Founder Adam Neumann was forced to step down as CEO after a failed IPO in 2019
The New York-based workspace sharing company rents out co-working spaces to freelancers, startups and established companies
What happened to WeWork in 2023?
The company told regulators on August 8 that macroeconomic conditions have further weakened demand for shared office space, and it is suffering from high membership turnover.
WeWork’s interim CEO David Tolley took over in May 2023
WeWork has 512,000 members at its workplaces in 33 countries – and there are currently 32 co-working locations in the US, according to the company’s website.
But according to real estate services provider JLL, office vacancy in the United States exceeded 20 percent at the beginning of this year.
Researchers at Columbia University also found a 45 percent decline in office values in 2020, with little recovery expected in the coming years.
In May, CEO Sandeep Mathrani stepped down and board member David Tolley took over as interim CEO.
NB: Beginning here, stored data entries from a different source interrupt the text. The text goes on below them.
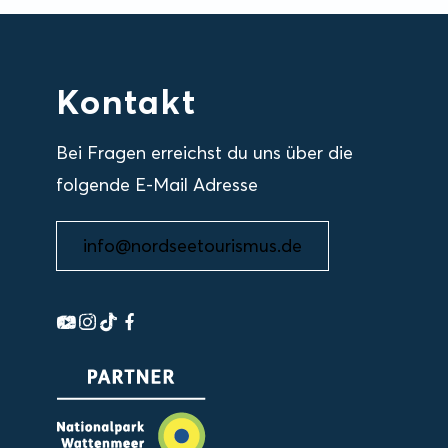
Kontakt
Bei Fragen erreichst du uns über die
folgende E-Mail Adresse
info@nordseetourismus.de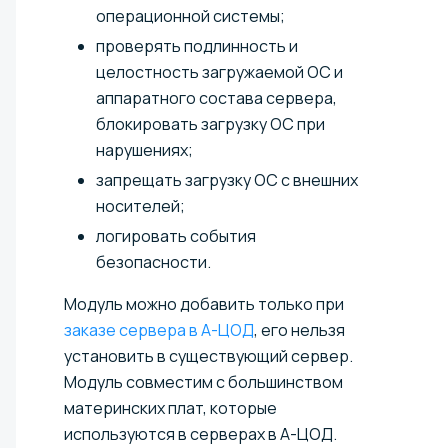
операционной системы;
проверять подлинность и
целостность загружаемой ОС и
аппаратного состава сервера,
блокировать загрузку ОС при
нарушениях;
запрещать загрузку ОС с внешних
носителей;
логировать события
безопасности.
Модуль можно добавить только при
заказе сервера в А-ЦОД
, его нельзя
установить в существующий сервер.
Модуль совместим с большинством
материнских плат, которые
используются в серверах в А-ЦОД.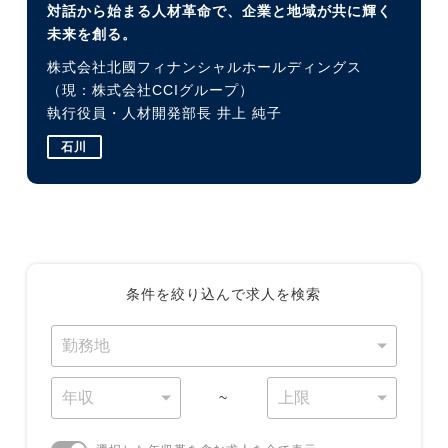
対話から始まる人材革命で、企業と地域が共に輝く
未来を創る。
株式会社北國フィナンシャルホールディングス
（現：株式会社CCIグループ）
執行役員・人材開発部長 井上 純子
石川
条件を絞り込んで求人を検索
~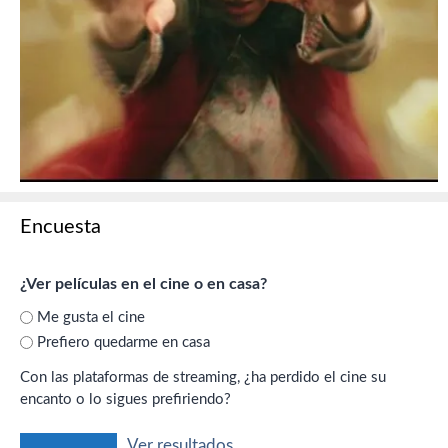
Encuesta
¿Ver películas en el cine o en casa?
Me gusta el cine
Prefiero quedarme en casa
Con las plataformas de streaming, ¿ha perdido el cine su
encanto o lo sigues prefiriendo?
Ver resultados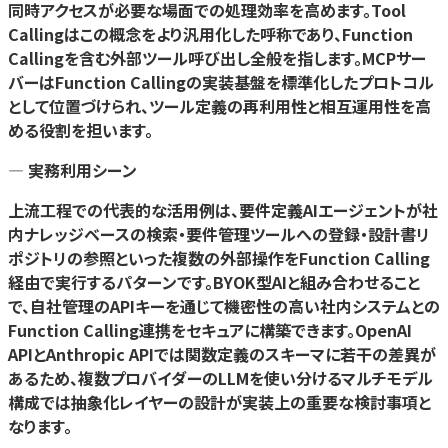
同時アクセスが必要な場面での処理効率を高めます。Tool
Callingはこの概念をより汎用化した呼称であり、Function
Callingを含む外部ツール呼び出し全般を指します。MCPサー
バーはFunction Callingの実装基盤を標準化したプロトコル
として位置づけられ、ツール定義の再利用性と相互運用性を高
める役割を担います。
— 実務利用シーン
上流工程での代表的な活用例は、要件定義AIエージェントが社
内ナレッジベースの検索・要件管理ツールへの登録・設計書リ
ポジトリの参照といった複数の外部操作をFunction Calling
経由で実行するパターンです。BYOK型AIと組み合わせること
で、自社管理のAPIキーを通じて機密性の高い社内システムとの
Function Calling連携をセキュアに構築できます。OpenAI
APIとAnthropic APIでは関数定義のスキーマに若干の差異が
あるため、複数プロバイダーのLLMを使い分けるマルチモデル
構成では抽象化レイヤーの設計が実装上の重要な検討事項と
なります。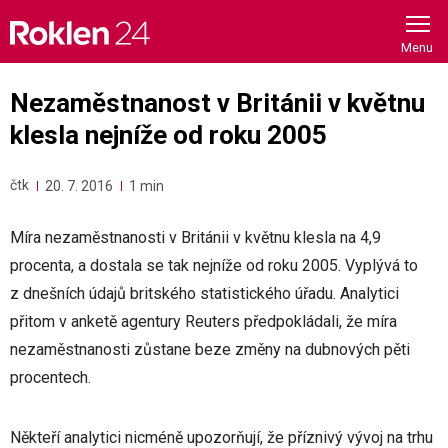
Skip
to
content
Nezaměstnanost v Británii v květnu
klesla nejníže od roku 2005
čtk
20. 7. 2016
1 min
Míra nezaměstnanosti v Británii v květnu klesla na 4,9
procenta, a dostala se tak nejníže od roku 2005. Vyplývá to
z dnešních údajů britského statistického úřadu. Analytici
přitom v anketě agentury Reuters předpokládali, že míra
nezaměstnanosti zůstane beze změny na dubnových pěti
procentech.
Někteří analytici nicméně upozorňují, že příznivý vývoj na trhu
Three members of the board of directors resigned in the first week of August due to “a material disagreement over the board’s governance and the strategic and tactical direction of the company.”
The company struck deals in March to reduce its debt by about $1.5 billion and extend the dates of some maturities to preserve cash.
Tolley acknowledged some bright spots in the company on Aug. 9, pointing to revenue growth, but he also listed the headwinds the company faces, including a glut of office space and increased competition from other co-working companies.
To remain viable, WeWork said it would have to reduce the cost of its leases and “seek additional capital through bond or equity issuance or asset sales.”